Nothing in the records below should be altered in the copy, although the pictures must be left out.

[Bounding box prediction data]
::::::::

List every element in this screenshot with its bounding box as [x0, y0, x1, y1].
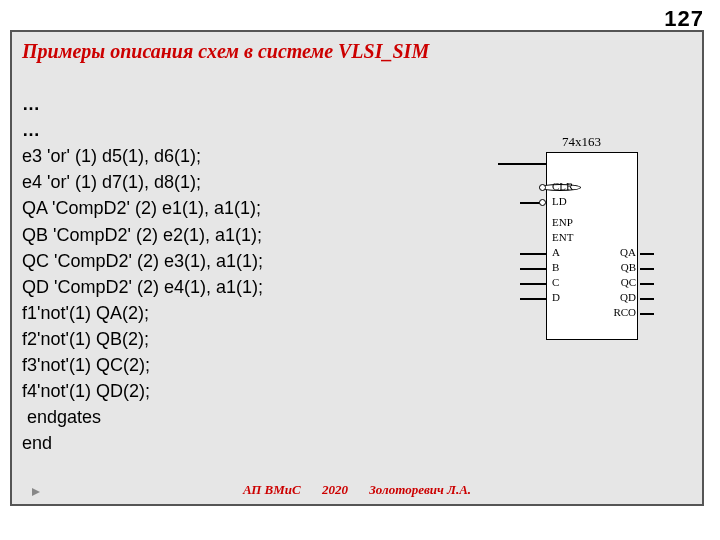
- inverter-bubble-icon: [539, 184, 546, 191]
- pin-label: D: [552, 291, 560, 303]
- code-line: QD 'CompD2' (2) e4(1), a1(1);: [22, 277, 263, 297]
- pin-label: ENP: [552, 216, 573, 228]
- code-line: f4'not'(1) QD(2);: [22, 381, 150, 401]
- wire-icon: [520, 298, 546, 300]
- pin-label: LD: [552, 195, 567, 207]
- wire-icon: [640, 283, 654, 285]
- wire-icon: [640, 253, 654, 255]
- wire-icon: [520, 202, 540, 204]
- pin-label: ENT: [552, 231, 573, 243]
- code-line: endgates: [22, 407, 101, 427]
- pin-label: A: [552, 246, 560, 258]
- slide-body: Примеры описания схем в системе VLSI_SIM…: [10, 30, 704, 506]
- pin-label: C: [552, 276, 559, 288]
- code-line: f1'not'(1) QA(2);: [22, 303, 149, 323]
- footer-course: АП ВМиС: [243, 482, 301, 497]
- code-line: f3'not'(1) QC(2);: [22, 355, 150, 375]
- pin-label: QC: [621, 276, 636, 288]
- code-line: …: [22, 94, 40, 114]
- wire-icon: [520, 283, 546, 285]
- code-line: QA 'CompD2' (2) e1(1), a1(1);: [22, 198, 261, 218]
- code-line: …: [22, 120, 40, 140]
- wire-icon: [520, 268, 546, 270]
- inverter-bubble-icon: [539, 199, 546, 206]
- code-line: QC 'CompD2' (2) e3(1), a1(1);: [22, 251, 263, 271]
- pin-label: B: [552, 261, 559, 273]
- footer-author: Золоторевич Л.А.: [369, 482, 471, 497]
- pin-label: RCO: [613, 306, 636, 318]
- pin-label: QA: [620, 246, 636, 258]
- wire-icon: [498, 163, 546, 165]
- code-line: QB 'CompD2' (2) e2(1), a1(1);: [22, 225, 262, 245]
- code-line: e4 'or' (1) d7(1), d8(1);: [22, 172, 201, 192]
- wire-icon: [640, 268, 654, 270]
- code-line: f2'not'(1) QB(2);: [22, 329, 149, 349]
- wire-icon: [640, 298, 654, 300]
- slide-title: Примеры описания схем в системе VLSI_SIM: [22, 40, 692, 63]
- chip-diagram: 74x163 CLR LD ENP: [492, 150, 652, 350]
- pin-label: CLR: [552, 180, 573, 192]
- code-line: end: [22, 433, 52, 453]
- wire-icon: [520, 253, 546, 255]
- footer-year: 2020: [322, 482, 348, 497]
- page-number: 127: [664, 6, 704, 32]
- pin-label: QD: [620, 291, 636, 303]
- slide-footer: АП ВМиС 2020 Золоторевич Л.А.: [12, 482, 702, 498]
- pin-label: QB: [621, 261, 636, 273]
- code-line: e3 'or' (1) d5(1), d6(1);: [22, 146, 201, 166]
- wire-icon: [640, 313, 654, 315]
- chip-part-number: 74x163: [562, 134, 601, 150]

::::::::

- _Response to this exercise_:
List every element in this screenshot with its bounding box as [x0, y0, x1, y1].
- inverter-bubble-icon: [539, 184, 546, 191]
- pin-label: D: [552, 291, 560, 303]
- code-line: QD 'CompD2' (2) e4(1), a1(1);: [22, 277, 263, 297]
- pin-label: ENP: [552, 216, 573, 228]
- code-line: f4'not'(1) QD(2);: [22, 381, 150, 401]
- wire-icon: [520, 298, 546, 300]
- pin-label: LD: [552, 195, 567, 207]
- wire-icon: [640, 283, 654, 285]
- wire-icon: [640, 253, 654, 255]
- wire-icon: [520, 202, 540, 204]
- pin-label: ENT: [552, 231, 573, 243]
- code-line: endgates: [22, 407, 101, 427]
- pin-label: A: [552, 246, 560, 258]
- slide-body: Примеры описания схем в системе VLSI_SIM…: [10, 30, 704, 506]
- pin-label: C: [552, 276, 559, 288]
- code-line: f1'not'(1) QA(2);: [22, 303, 149, 323]
- footer-course: АП ВМиС: [243, 482, 301, 497]
- code-line: f3'not'(1) QC(2);: [22, 355, 150, 375]
- pin-label: QC: [621, 276, 636, 288]
- code-line: …: [22, 94, 40, 114]
- wire-icon: [520, 283, 546, 285]
- code-line: QA 'CompD2' (2) e1(1), a1(1);: [22, 198, 261, 218]
- code-line: …: [22, 120, 40, 140]
- wire-icon: [520, 268, 546, 270]
- inverter-bubble-icon: [539, 199, 546, 206]
- code-line: QC 'CompD2' (2) e3(1), a1(1);: [22, 251, 263, 271]
- pin-label: B: [552, 261, 559, 273]
- footer-author: Золоторевич Л.А.: [369, 482, 471, 497]
- pin-label: RCO: [613, 306, 636, 318]
- pin-label: QA: [620, 246, 636, 258]
- wire-icon: [498, 163, 546, 165]
- code-line: QB 'CompD2' (2) e2(1), a1(1);: [22, 225, 262, 245]
- code-line: e4 'or' (1) d7(1), d8(1);: [22, 172, 201, 192]
- wire-icon: [640, 268, 654, 270]
- code-line: f2'not'(1) QB(2);: [22, 329, 149, 349]
- wire-icon: [640, 298, 654, 300]
- slide-title: Примеры описания схем в системе VLSI_SIM: [22, 40, 692, 63]
- chip-diagram: 74x163 CLR LD ENP: [492, 150, 652, 350]
- pin-label: CLR: [552, 180, 573, 192]
- code-line: end: [22, 433, 52, 453]
- wire-icon: [520, 253, 546, 255]
- footer-year: 2020: [322, 482, 348, 497]
- page-number: 127: [664, 6, 704, 32]
- pin-label: QD: [620, 291, 636, 303]
- slide-footer: АП ВМиС 2020 Золоторевич Л.А.: [12, 482, 702, 498]
- pin-label: QB: [621, 261, 636, 273]
- code-line: e3 'or' (1) d5(1), d6(1);: [22, 146, 201, 166]
- wire-icon: [640, 313, 654, 315]
- chip-part-number: 74x163: [562, 134, 601, 150]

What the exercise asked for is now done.